Now, the investments side of Berkshire has not fared quite as well. Most of the investment loss (more than $24 billion) came from a decline in Apple’s share price and the reduction of the BNSF railway earnings.
Already this week, though, Berkshire’s stock portfolio began to look better, with Occidental Petroleum (OXY/NYSE) crushing earnings reports. (Buffett now owns more than a quarter of OXY.) Earnings per share came in at $1.18 (versus $0.86 predicted) and revenues were $7.40 billion (versus (6.96 billion predicted).

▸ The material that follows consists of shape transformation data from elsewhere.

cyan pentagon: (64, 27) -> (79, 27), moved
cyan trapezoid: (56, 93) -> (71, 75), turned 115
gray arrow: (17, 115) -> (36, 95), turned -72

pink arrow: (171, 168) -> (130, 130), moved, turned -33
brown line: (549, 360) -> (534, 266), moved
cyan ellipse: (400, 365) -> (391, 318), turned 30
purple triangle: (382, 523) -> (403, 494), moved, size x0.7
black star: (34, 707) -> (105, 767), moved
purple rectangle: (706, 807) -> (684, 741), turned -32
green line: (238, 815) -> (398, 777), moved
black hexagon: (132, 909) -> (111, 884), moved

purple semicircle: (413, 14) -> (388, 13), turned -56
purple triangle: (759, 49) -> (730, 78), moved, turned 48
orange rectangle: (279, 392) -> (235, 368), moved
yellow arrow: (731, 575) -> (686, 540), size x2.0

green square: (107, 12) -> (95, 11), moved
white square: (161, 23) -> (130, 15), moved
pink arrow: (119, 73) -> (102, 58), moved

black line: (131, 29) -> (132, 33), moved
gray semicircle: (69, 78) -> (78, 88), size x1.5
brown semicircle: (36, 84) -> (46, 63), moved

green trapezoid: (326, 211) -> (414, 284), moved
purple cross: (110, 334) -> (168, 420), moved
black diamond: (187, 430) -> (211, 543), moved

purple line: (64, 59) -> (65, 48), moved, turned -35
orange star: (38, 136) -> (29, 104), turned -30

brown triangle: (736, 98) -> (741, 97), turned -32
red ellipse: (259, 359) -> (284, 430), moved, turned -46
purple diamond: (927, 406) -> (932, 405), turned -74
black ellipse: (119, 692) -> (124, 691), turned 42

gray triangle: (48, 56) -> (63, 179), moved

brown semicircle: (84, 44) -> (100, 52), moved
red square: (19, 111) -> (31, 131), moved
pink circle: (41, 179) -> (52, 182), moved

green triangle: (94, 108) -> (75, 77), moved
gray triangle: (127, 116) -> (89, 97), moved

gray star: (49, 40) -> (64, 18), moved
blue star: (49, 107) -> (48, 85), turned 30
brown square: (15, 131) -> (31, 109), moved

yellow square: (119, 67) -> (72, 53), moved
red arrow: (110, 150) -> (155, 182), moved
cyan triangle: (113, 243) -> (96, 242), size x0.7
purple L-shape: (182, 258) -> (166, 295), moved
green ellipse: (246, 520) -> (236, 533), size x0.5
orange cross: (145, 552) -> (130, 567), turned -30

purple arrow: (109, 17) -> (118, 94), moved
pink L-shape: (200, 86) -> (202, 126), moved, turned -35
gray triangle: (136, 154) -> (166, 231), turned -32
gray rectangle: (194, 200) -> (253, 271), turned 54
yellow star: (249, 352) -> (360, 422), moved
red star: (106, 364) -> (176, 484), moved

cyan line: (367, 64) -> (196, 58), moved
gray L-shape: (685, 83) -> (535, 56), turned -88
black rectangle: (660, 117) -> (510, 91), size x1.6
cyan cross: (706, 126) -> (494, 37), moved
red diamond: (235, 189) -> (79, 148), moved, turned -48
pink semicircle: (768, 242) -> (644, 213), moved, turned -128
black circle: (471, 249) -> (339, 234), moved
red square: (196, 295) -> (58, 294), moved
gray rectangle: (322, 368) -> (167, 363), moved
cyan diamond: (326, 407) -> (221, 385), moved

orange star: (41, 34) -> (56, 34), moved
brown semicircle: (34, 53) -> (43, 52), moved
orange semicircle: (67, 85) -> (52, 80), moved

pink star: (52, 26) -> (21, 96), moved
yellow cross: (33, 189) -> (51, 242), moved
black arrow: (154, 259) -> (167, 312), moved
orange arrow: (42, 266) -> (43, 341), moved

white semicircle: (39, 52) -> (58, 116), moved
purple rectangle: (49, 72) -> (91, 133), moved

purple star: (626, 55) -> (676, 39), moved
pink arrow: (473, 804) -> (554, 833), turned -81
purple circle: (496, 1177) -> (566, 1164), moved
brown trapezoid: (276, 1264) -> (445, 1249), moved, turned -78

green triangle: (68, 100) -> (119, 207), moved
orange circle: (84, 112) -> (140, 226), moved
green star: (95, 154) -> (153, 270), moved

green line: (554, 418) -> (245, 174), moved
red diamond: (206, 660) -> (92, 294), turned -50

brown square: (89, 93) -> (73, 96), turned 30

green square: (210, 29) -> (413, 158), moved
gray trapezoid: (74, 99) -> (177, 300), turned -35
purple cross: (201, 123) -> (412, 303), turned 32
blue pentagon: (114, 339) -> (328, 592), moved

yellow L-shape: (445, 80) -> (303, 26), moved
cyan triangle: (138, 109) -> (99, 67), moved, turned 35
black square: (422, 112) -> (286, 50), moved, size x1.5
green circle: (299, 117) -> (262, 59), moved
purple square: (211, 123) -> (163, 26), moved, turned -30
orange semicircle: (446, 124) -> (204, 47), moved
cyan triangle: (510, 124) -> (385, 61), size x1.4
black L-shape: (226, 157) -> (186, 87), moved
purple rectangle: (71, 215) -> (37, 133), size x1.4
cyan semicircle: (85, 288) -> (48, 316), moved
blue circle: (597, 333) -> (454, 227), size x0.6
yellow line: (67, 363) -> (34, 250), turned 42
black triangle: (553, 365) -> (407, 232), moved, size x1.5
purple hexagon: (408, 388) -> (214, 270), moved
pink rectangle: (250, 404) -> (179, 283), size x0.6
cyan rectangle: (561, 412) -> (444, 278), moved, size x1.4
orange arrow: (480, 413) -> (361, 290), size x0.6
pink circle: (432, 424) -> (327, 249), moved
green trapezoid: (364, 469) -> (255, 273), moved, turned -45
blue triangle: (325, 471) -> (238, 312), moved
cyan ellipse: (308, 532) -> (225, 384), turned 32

Charlie Munger (the Robin to Buffett’s Batman), was resoundingly positive on some of the company’s past moves this week, saying that past Japanese investments were, “a gift from God.” He added, “If you’re as smart as Warren Buffett, maybe two, three times a century, you had an idea like that. […] It was like having God just opening a chest and just pouring money into it.”
Berkshire Class A shares are up more than 12% this year, despite having fallen slightly from their late September peak. Canadians can get exposure to Berkshire through a Canadian Depositary Receipt (CPR) on the NEO exchange (BRK, CAD-hedged).